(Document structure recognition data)
○ ○ ○ ○ ○ ○ ○
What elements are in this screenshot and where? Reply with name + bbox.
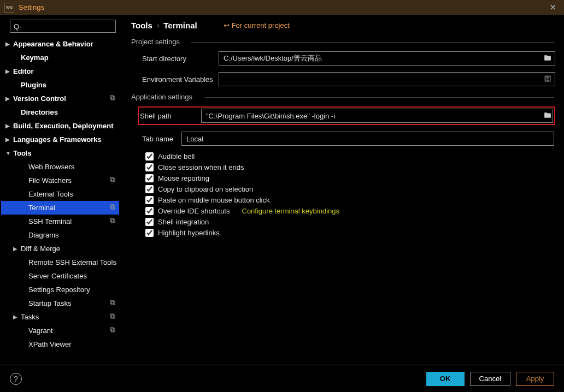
close-icon[interactable]: ✕ [546, 2, 560, 13]
expand-arrow-icon: ▶ [5, 68, 13, 74]
checkbox-paste-on-middle-mouse-button-click[interactable] [145, 196, 154, 204]
copy-icon [109, 94, 116, 103]
sidebar-item-label: Terminal [28, 204, 55, 212]
for-current-project[interactable]: ↩ For current project [224, 21, 290, 29]
svg-rect-10 [111, 315, 115, 318]
sidebar-item-build-execution-deployment[interactable]: ▶Build, Execution, Deployment [1, 119, 119, 133]
checkbox-row: Close session when it ends [131, 163, 554, 171]
application-settings-header: Application settings [131, 93, 554, 101]
checkbox-row: Override IDE shortcutsConfigure terminal… [131, 207, 554, 215]
configure-keybindings-link[interactable]: Configure terminal keybindings [242, 207, 339, 215]
sidebar-item-label: Tools [13, 149, 32, 157]
sidebar-item-label: Vagrant [28, 326, 53, 335]
svg-rect-11 [110, 314, 114, 317]
svg-rect-0 [111, 97, 115, 100]
search-placeholder: Q- [14, 22, 21, 31]
sidebar-item-web-browsers[interactable]: Web Browsers [1, 160, 119, 174]
checkbox-label: Highlight hyperlinks [158, 229, 220, 237]
breadcrumb-sep: › [157, 21, 159, 29]
svg-rect-3 [110, 177, 114, 181]
expand-arrow-icon: ▶ [5, 123, 13, 129]
sidebar-item-label: Remote SSH External Tools [28, 258, 116, 266]
start-directory-input[interactable] [219, 51, 555, 66]
checkbox-label: Copy to clipboard on selection [158, 185, 253, 193]
sidebar-item-directories[interactable]: Directories [1, 105, 119, 119]
breadcrumb: Tools › Terminal ↩ For current project [131, 21, 554, 30]
checkbox-audible-bell[interactable] [145, 152, 154, 161]
sidebar-item-editor[interactable]: ▶Editor [1, 64, 119, 78]
sidebar-item-languages-frameworks[interactable]: ▶Languages & Frameworks [1, 133, 119, 146]
sidebar-item-version-control[interactable]: ▶Version Control [1, 92, 119, 105]
sidebar-item-xpath-viewer[interactable]: XPath Viewer [1, 337, 119, 351]
shell-path-input[interactable] [201, 109, 553, 123]
search-input[interactable]: Q- [10, 20, 116, 33]
checkbox-label: Close session when it ends [158, 163, 244, 171]
sidebar-item-label: Appearance & Behavior [13, 40, 93, 48]
breadcrumb-current: Terminal [163, 21, 197, 30]
expand-arrow-icon: ▶ [5, 96, 13, 102]
ok-button[interactable]: OK [426, 372, 465, 386]
list-icon[interactable] [541, 75, 554, 84]
sidebar-item-label: XPath Viewer [28, 340, 72, 348]
sidebar-item-label: Directories [21, 108, 58, 116]
svg-rect-4 [111, 206, 115, 209]
sidebar-item-settings-repository[interactable]: Settings Repository [1, 283, 119, 296]
window-title: Settings [19, 3, 546, 11]
checkbox-label: Shell integration [158, 218, 209, 226]
sidebar-item-label: Tasks [21, 313, 39, 321]
svg-rect-5 [110, 205, 114, 208]
expand-arrow-icon: ▶ [13, 314, 21, 320]
checkbox-close-session-when-it-ends[interactable] [145, 163, 154, 171]
expand-arrow-icon: ▶ [5, 136, 13, 142]
checkbox-shell-integration[interactable] [145, 218, 154, 226]
sidebar-item-startup-tasks[interactable]: Startup Tasks [1, 296, 119, 310]
svg-rect-7 [110, 218, 114, 222]
sidebar-item-file-watchers[interactable]: File Watchers [1, 174, 119, 187]
sidebar-item-plugins[interactable]: Plugins [1, 78, 119, 92]
expand-arrow-icon: ▶ [13, 246, 21, 252]
sidebar-item-label: Settings Repository [28, 286, 90, 294]
checkbox-row: Audible bell [131, 152, 554, 161]
sidebar-item-label: Diff & Merge [21, 245, 60, 253]
checkbox-highlight-hyperlinks[interactable] [145, 229, 154, 237]
dialog-footer: ? OK Cancel Apply [0, 365, 564, 392]
copy-icon [109, 204, 116, 212]
start-directory-label: Start directory [142, 55, 219, 63]
sidebar-item-server-certificates[interactable]: Server Certificates [1, 269, 119, 283]
sidebar-item-external-tools[interactable]: External Tools [1, 187, 119, 201]
sidebar-item-label: Diagrams [28, 231, 59, 239]
sidebar-item-label: External Tools [28, 190, 73, 198]
cancel-button[interactable]: Cancel [470, 372, 510, 386]
sidebar-item-vagrant[interactable]: Vagrant [1, 324, 119, 337]
copy-icon [109, 176, 116, 185]
sidebar-item-terminal[interactable]: Terminal [1, 201, 119, 215]
sidebar-item-keymap[interactable]: Keymap [1, 51, 119, 64]
copy-icon [109, 326, 116, 335]
sidebar-item-remote-ssh-external-tools[interactable]: Remote SSH External Tools [1, 256, 119, 269]
shell-path-label: Shell path [132, 112, 201, 120]
sidebar-item-label: Version Control [13, 94, 66, 103]
breadcrumb-root[interactable]: Tools [131, 21, 152, 30]
checkbox-mouse-reporting[interactable] [145, 174, 154, 182]
svg-rect-6 [111, 219, 115, 223]
sidebar-item-diagrams[interactable]: Diagrams [1, 228, 119, 242]
copy-icon [109, 217, 116, 225]
help-icon[interactable]: ? [10, 373, 22, 385]
checkbox-copy-to-clipboard-on-selection[interactable] [145, 185, 154, 193]
svg-rect-9 [110, 300, 114, 304]
sidebar-item-label: Plugins [21, 81, 46, 89]
sidebar-item-ssh-terminal[interactable]: SSH Terminal [1, 215, 119, 228]
checkbox-row: Shell integration [131, 218, 554, 226]
svg-rect-2 [111, 179, 115, 182]
env-vars-label: Environment Variables [142, 75, 219, 84]
apply-button[interactable]: Apply [516, 372, 554, 386]
checkbox-label: Audible bell [158, 152, 195, 161]
env-vars-input[interactable] [219, 72, 555, 86]
sidebar-item-label: Languages & Frameworks [13, 135, 102, 144]
sidebar-item-appearance-behavior[interactable]: ▶Appearance & Behavior [1, 37, 119, 51]
sidebar-item-tools[interactable]: ▼Tools [1, 146, 119, 160]
sidebar-item-diff-merge[interactable]: ▶Diff & Merge [1, 242, 119, 256]
sidebar-item-tasks[interactable]: ▶Tasks [1, 310, 119, 324]
tab-name-input[interactable] [181, 132, 554, 146]
checkbox-override-ide-shortcuts[interactable] [145, 207, 154, 215]
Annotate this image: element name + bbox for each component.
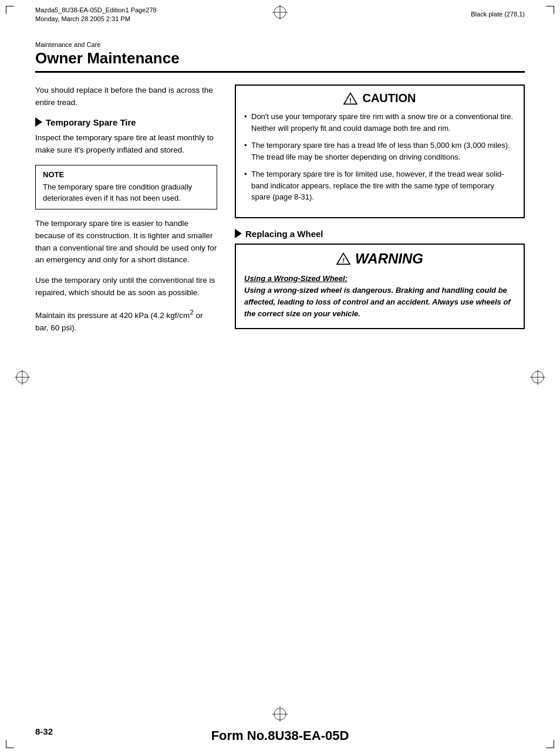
warning-body: Using a Wrong-Sized Wheel: Using a wrong… [244,273,515,320]
header-file-info: Mazda5_8U38-EA-05D_Edition1 Page278Monda… [35,6,157,24]
right-column: ! CAUTION Don't use your temporary spare… [235,84,525,343]
caution-item-1: Don't use your temporary spare tire rim … [244,111,515,134]
replacing-wheel-heading: Replacing a Wheel [235,229,525,239]
caution-box: ! CAUTION Don't use your temporary spare… [235,84,525,218]
left-column: You should replace it before the band is… [35,84,217,343]
svg-text:!: ! [349,96,352,104]
warning-text-body: Using a wrong-sized wheel is dangerous. … [244,286,511,318]
spare-tire-body3: Maintain its pressure at 420 kPa (4.2 kg… [35,307,217,334]
warning-box: ! WARNING Using a Wrong-Sized Wheel: Usi… [235,244,525,330]
form-number: Form No.8U38-EA-05D [211,728,349,743]
note-label: NOTE [43,170,210,179]
crosshair-right [530,370,545,385]
corner-mark-bl [6,740,14,748]
two-col-layout: You should replace it before the band is… [35,84,525,343]
page-number: 8-32 [35,726,53,736]
caution-item-3: The temporary spare tire is for limited … [244,168,515,203]
intro-text: You should replace it before the band is… [35,84,217,109]
section-label: Maintenance and Care [35,41,525,48]
caution-triangle-icon: ! [343,92,357,105]
spare-tire-inspect-text: Inspect the temporary spare tire at leas… [35,132,217,157]
triangle-bullet-icon [35,117,42,127]
section-title: Owner Maintenance [35,49,525,67]
caution-items-list: Don't use your temporary spare tire rim … [244,111,515,203]
corner-mark-br [546,740,554,748]
svg-text:!: ! [342,256,345,264]
note-text: The temporary spare tire condition gradu… [43,181,210,204]
caution-header: ! CAUTION [244,92,515,105]
caution-item-2: The temporary spare tire has a tread lif… [244,140,515,163]
spare-tire-body2: Use the temporary only until the convent… [35,275,217,299]
header-plate-info: Black plate (278,1) [471,11,525,18]
warning-header: ! WARNING [244,251,515,267]
warning-label: WARNING [355,251,423,266]
caution-label: CAUTION [362,92,416,105]
content-area: Maintenance and Care Owner Maintenance Y… [35,41,525,707]
crosshair-left [15,370,30,385]
corner-mark-tl [6,6,14,14]
section-divider [35,71,525,73]
spare-tire-body1: The temporary spare tire is easier to ha… [35,218,217,267]
page-wrapper: Mazda5_8U38-EA-05D_Edition1 Page278Monda… [0,0,560,754]
spare-tire-heading: Temporary Spare Tire [35,117,217,127]
warning-triangle-icon: ! [336,252,350,265]
corner-mark-tr [546,6,554,14]
triangle-bullet-icon-2 [235,229,242,238]
note-box: NOTE The temporary spare tire condition … [35,165,217,209]
crosshair-top [272,5,288,20]
crosshair-bottom [272,706,288,722]
warning-title: Using a Wrong-Sized Wheel: [244,274,348,283]
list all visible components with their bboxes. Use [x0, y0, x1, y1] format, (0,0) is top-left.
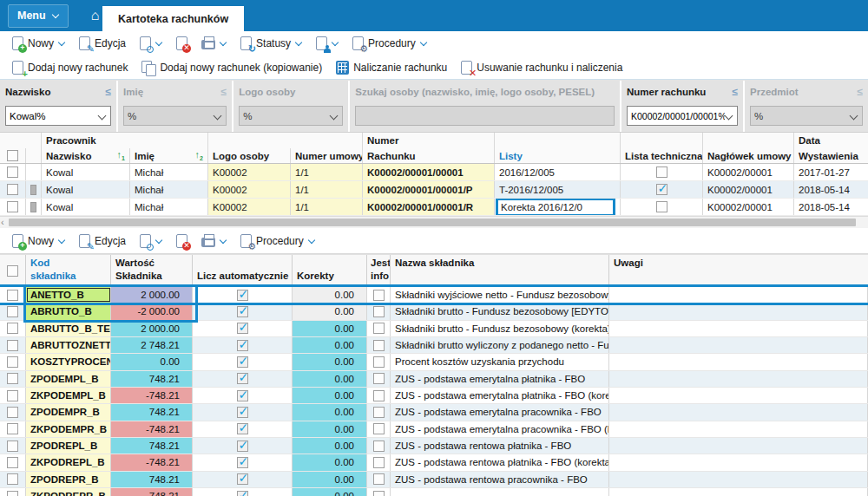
○ ○ ○ ○ ○ ○ ○
YOUR INSTRUCTIONS —
The word to find is "Frameworks". Copy every line of the records that holds it.

SOLUTION TO THIS PROBLEM —
sidebar-item-languages-frameworks[interactable]: ▶Languages & Frameworks [1, 133, 119, 146]
sidebar-item-label: Languages & Frameworks [13, 135, 102, 144]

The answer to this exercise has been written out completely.